Dick Cheney Takes Aim At The Slowing Economy

The economy isn't doing well. This we know. Figures yesterday showed ever more evidence of a housing slowdown. Stocks took a tumble as a result. Paul Krugman, noticing the same McMansion decline i discussed yesterday, took a swipe at housing gloom today. As if this isn't enough, today we had the most tellingly indicator of all. The Editorial page of the Wall St Journal ran had a big piece trying to put the housing decline squarley within the context of past monetary policy. Put another way, they judged the decline in house prices as sufficiently politically dangerous that they needed to try and find a way not to blame the President.

The Journal is now a key indicator of economic bad news. So wedded are they to Bush administration, that they feel compelled to defend even the worst performing parts of the economy. Amid mounting evidence of a slowdown, they returned last month to their concept of the "Dangerfield Economy", named after Rodney Dangerfield, and so coined because the economic expansion gets "no respect.' And recently their place on the fringes of mainstream economics has been confirmed by repeated denials of the Phillips Curve, the orthodox economic view that a short term trade off exists between growth and inflation.

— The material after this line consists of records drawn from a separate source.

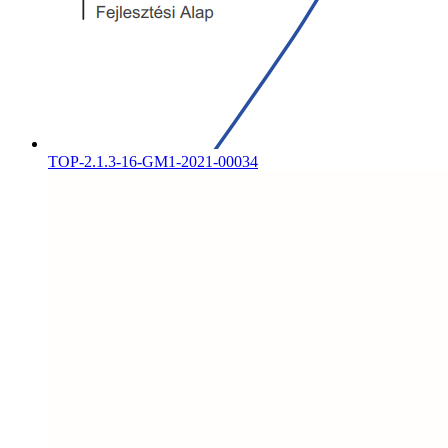
TOP-2.1.3-16-GM1-2021-00034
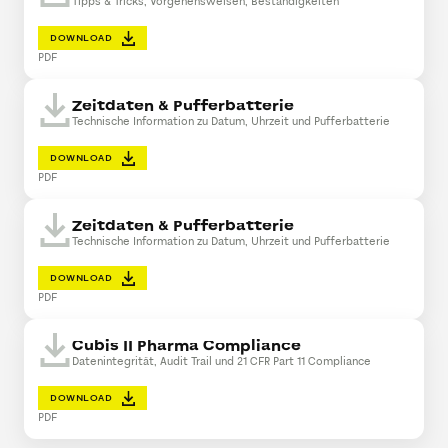
Tipps & Tricks, Vorgehensweisen, Beständigkeiten
DOWNLOAD
PDF
Zeitdaten & Pufferbatterie
Technische Information zu Datum, Uhrzeit und Pufferbatterie
DOWNLOAD
PDF
Zeitdaten & Pufferbatterie
Technische Information zu Datum, Uhrzeit und Pufferbatterie
DOWNLOAD
PDF
Cubis II Pharma Compliance
Datenintegrität, Audit Trail und 21 CFR Part 11 Compliance
DOWNLOAD
PDF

Bottom line: if the WSJ says something isn't the President's fault, you can be almost certain it is. And if they say the economy deserve respect, its time to buy abroad. But - hey! - don't take our word for it. Ask Dick Cheny. Since its friday i thought it'd be ok to link to a fun report on Alternet claiming that our sharp-shooting Vice-President is busy moving his private wealth into foreign securities to avoid the coming downturn in the american economy. I'm not exactly sure what the piece means when it says "in markets that do not fluctuate based on the U.S. dollar". Any foreign denominate security must eventually be sold back to earn dollars, so their value depends on the exchange rate. Nevertheless, if the Vice-President thinks that the economy is in the tank, then perhaps the more aggressive reccesion forcasters might not be so far off?